Voor de TGV-tunnel van Soumagne past de spoormaatschappij de Franse veiligheidsnormen voor de TGV toe. In Antwerpen hanteert men de Amerikaanse normen. Van Goethem: “Bij elke tunnel wordt overleg gepleegd met de lokale brandweercommandant. Dat brengt mee dat de normen per brandweerdistrict kunnen verschillen.”

De spoormaatschappij levert flink wat inspanningen voor de veiligheid. Voor de tunnel tussen Schaarbeek en Zaventem werd voor 25 miljoen frank een speciale brandweerwagen besteld, die zowel op de rails als op de weg kan rijden. Ook voor de TGV-tunnel in Soumagne wordt een dergelijke aankoop gepland.

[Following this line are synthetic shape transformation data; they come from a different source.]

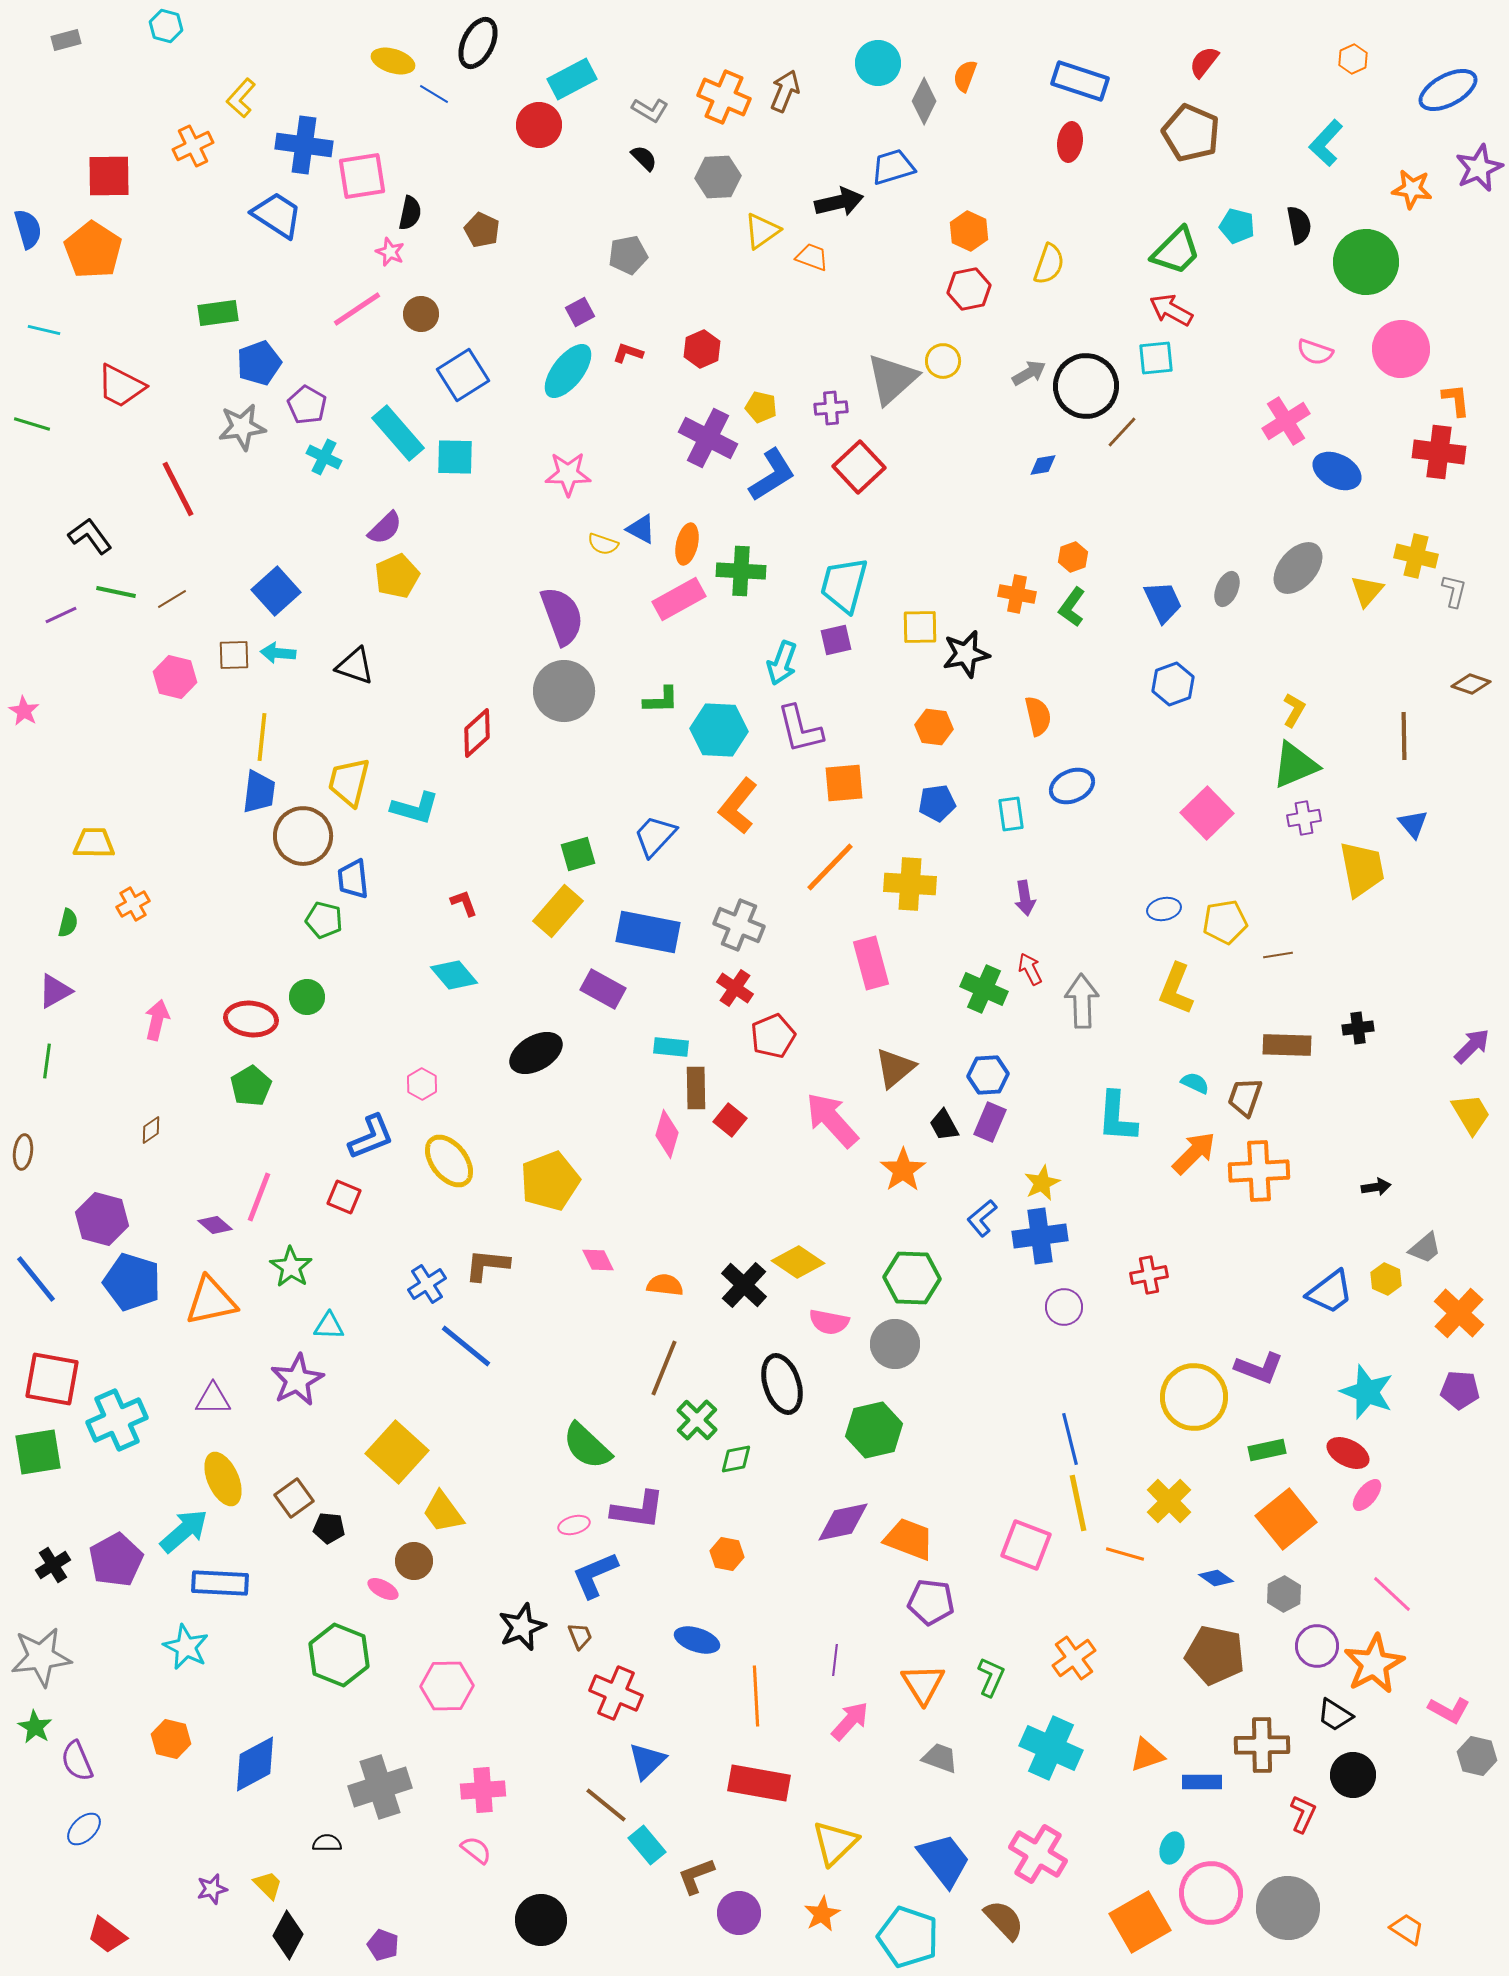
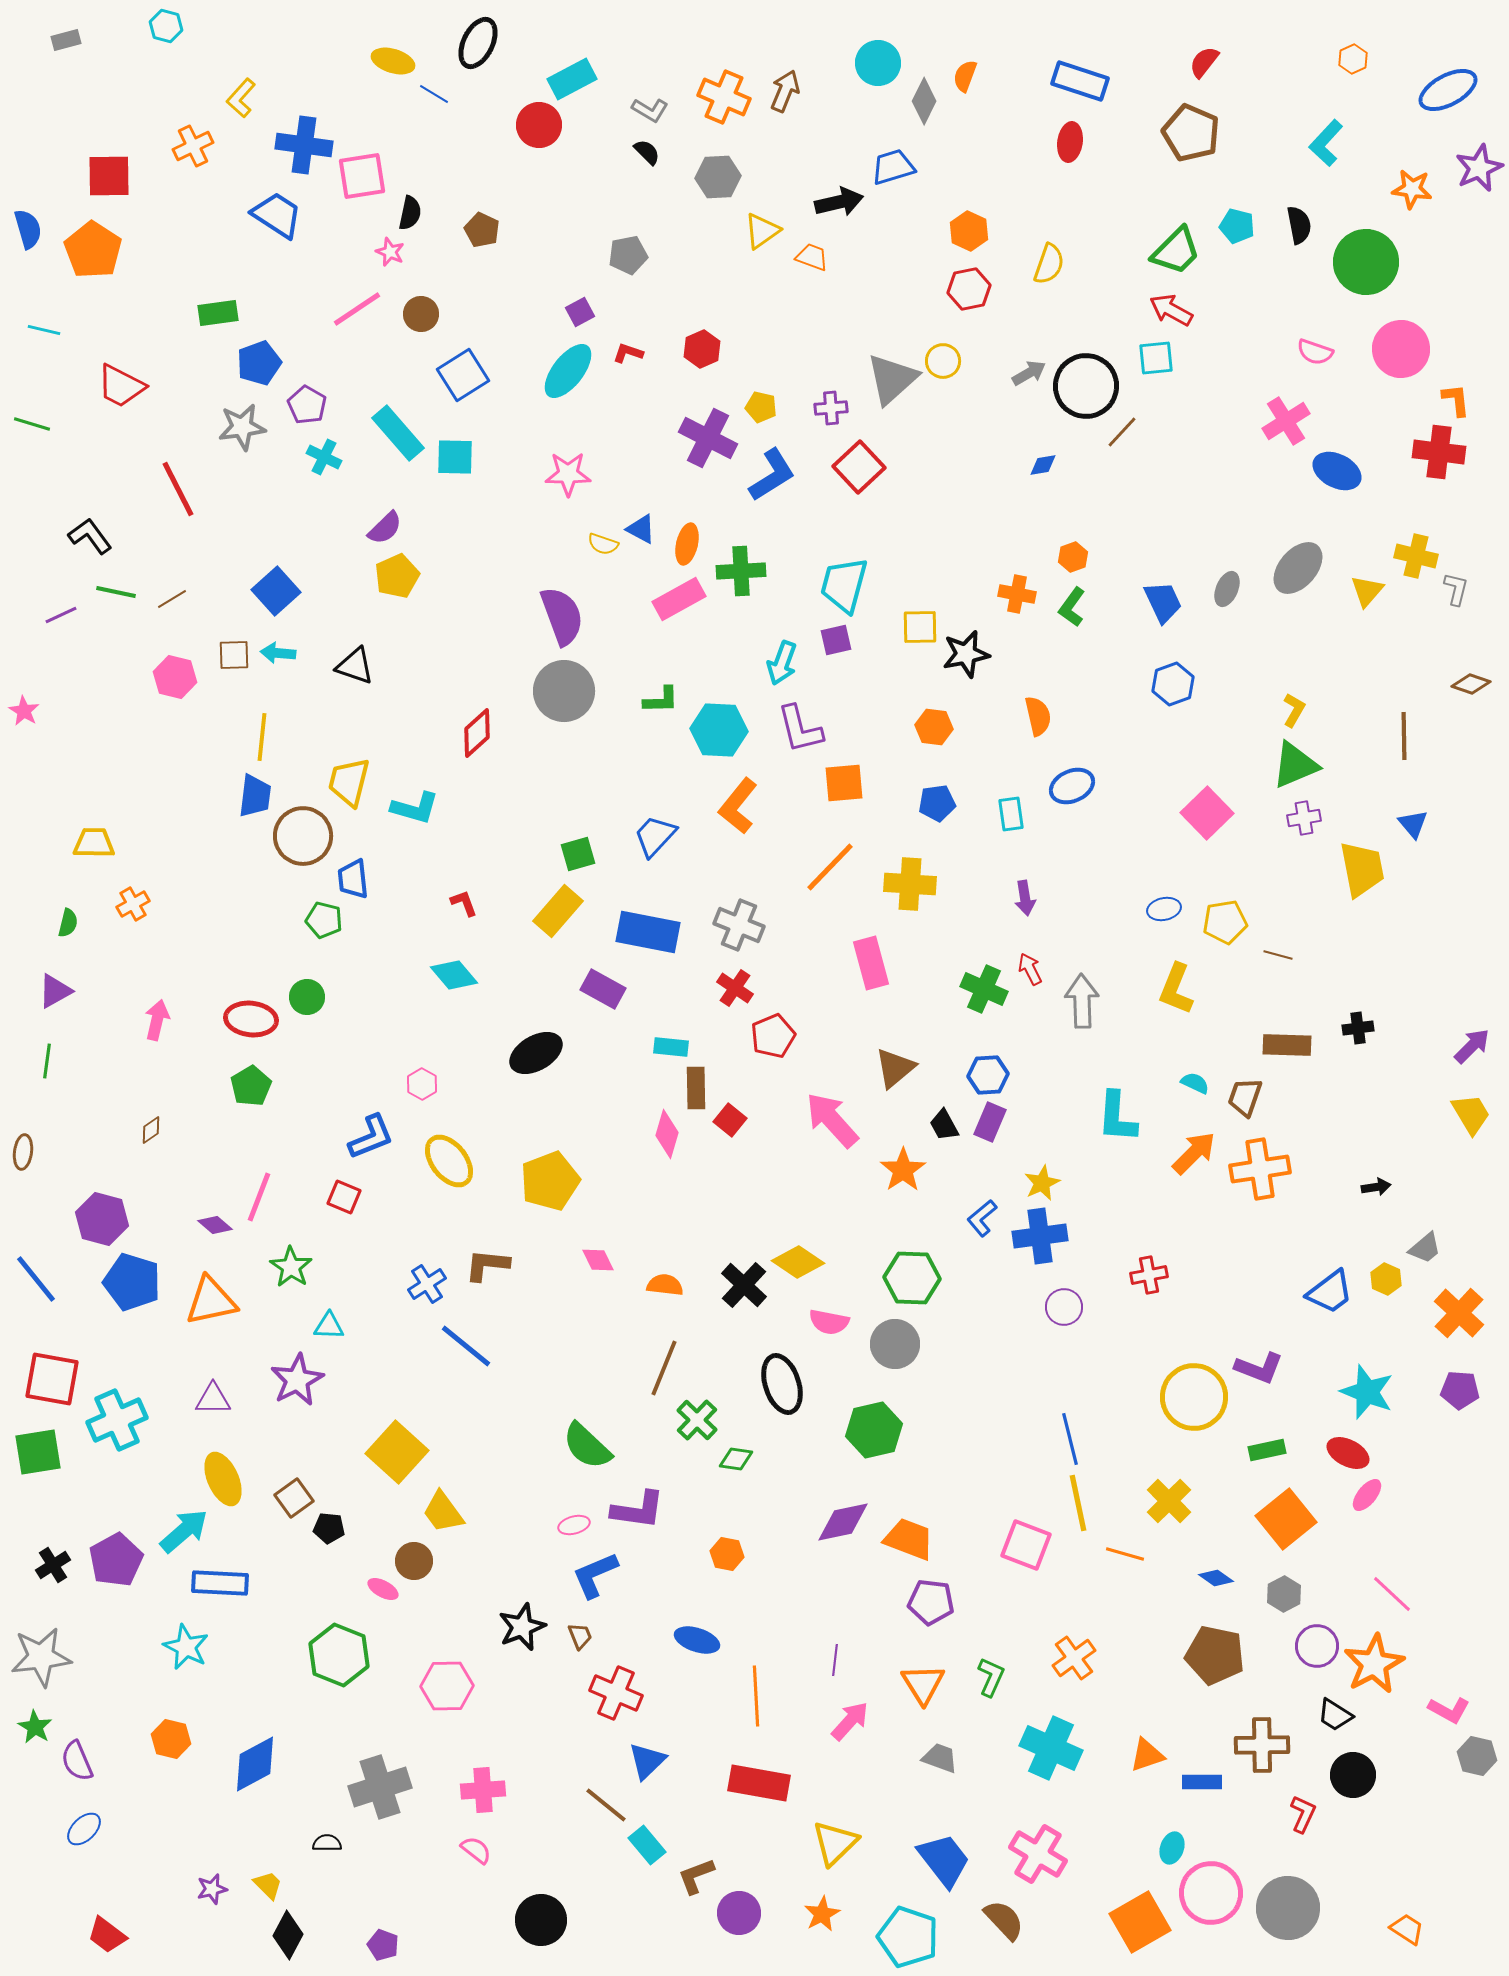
black semicircle at (644, 158): moved 3 px right, 6 px up
green cross at (741, 571): rotated 6 degrees counterclockwise
gray L-shape at (1454, 591): moved 2 px right, 2 px up
blue trapezoid at (259, 792): moved 4 px left, 4 px down
brown line at (1278, 955): rotated 24 degrees clockwise
orange cross at (1259, 1171): moved 1 px right, 2 px up; rotated 6 degrees counterclockwise
green diamond at (736, 1459): rotated 20 degrees clockwise
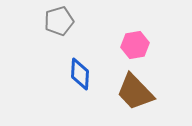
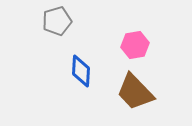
gray pentagon: moved 2 px left
blue diamond: moved 1 px right, 3 px up
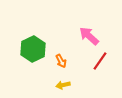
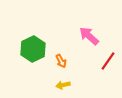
red line: moved 8 px right
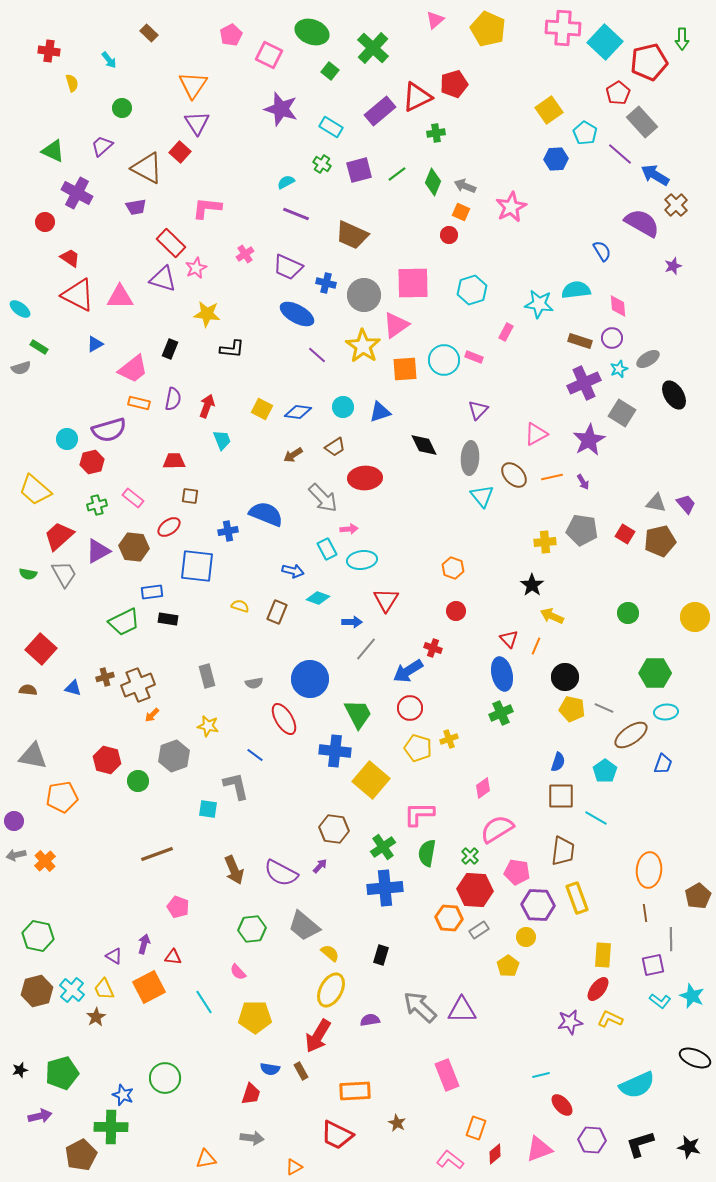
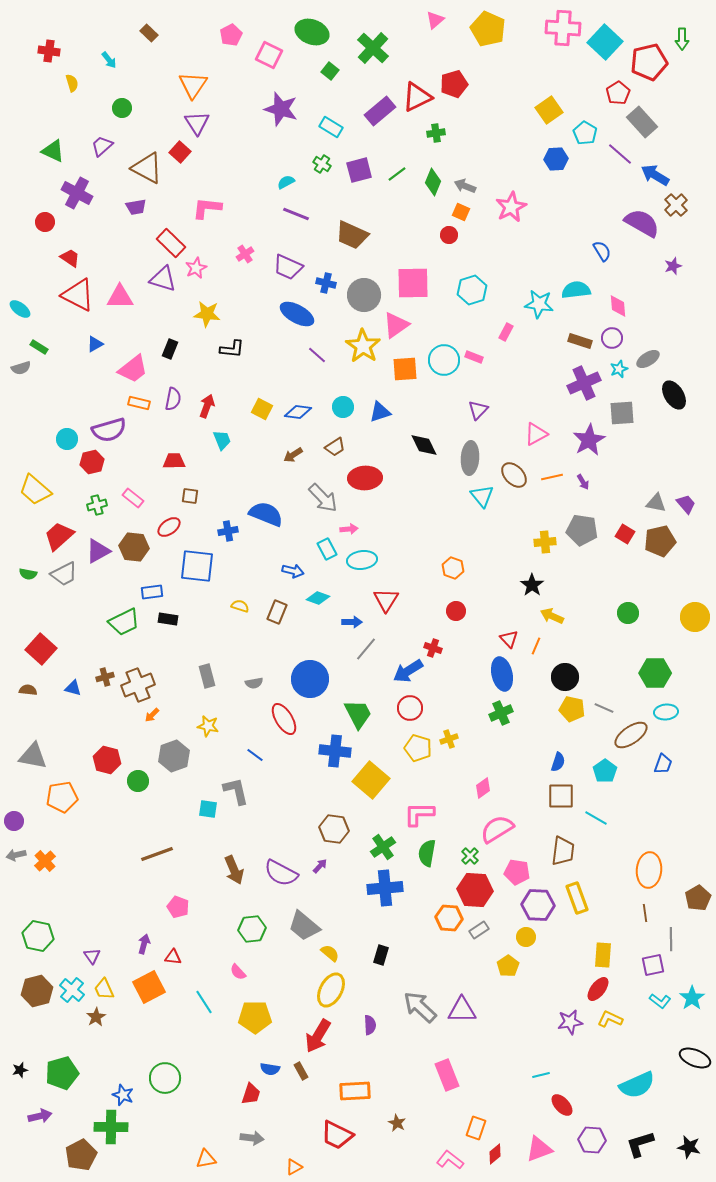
gray square at (622, 413): rotated 36 degrees counterclockwise
gray trapezoid at (64, 574): rotated 92 degrees clockwise
gray L-shape at (236, 786): moved 5 px down
brown pentagon at (698, 896): moved 2 px down
purple triangle at (114, 956): moved 22 px left; rotated 24 degrees clockwise
cyan star at (692, 996): moved 2 px down; rotated 15 degrees clockwise
purple semicircle at (370, 1020): moved 5 px down; rotated 96 degrees clockwise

In samenwerking met Fedichem, de beroepsfederatie van de chemische industrie, tracht de NMBS ook de SQAS-normen te halen. SQAS is een kwaliteitscertificaat voor het vervoer van chemische goederen. Ook in Duitsland, Frankrijk en Nederland loopt dezelfde procedure, terwijl Italië overweegt eraan te beginnen.

Veiligheid in tunnels, het is zoals met de duiven: Europa, matig zicht, wachten.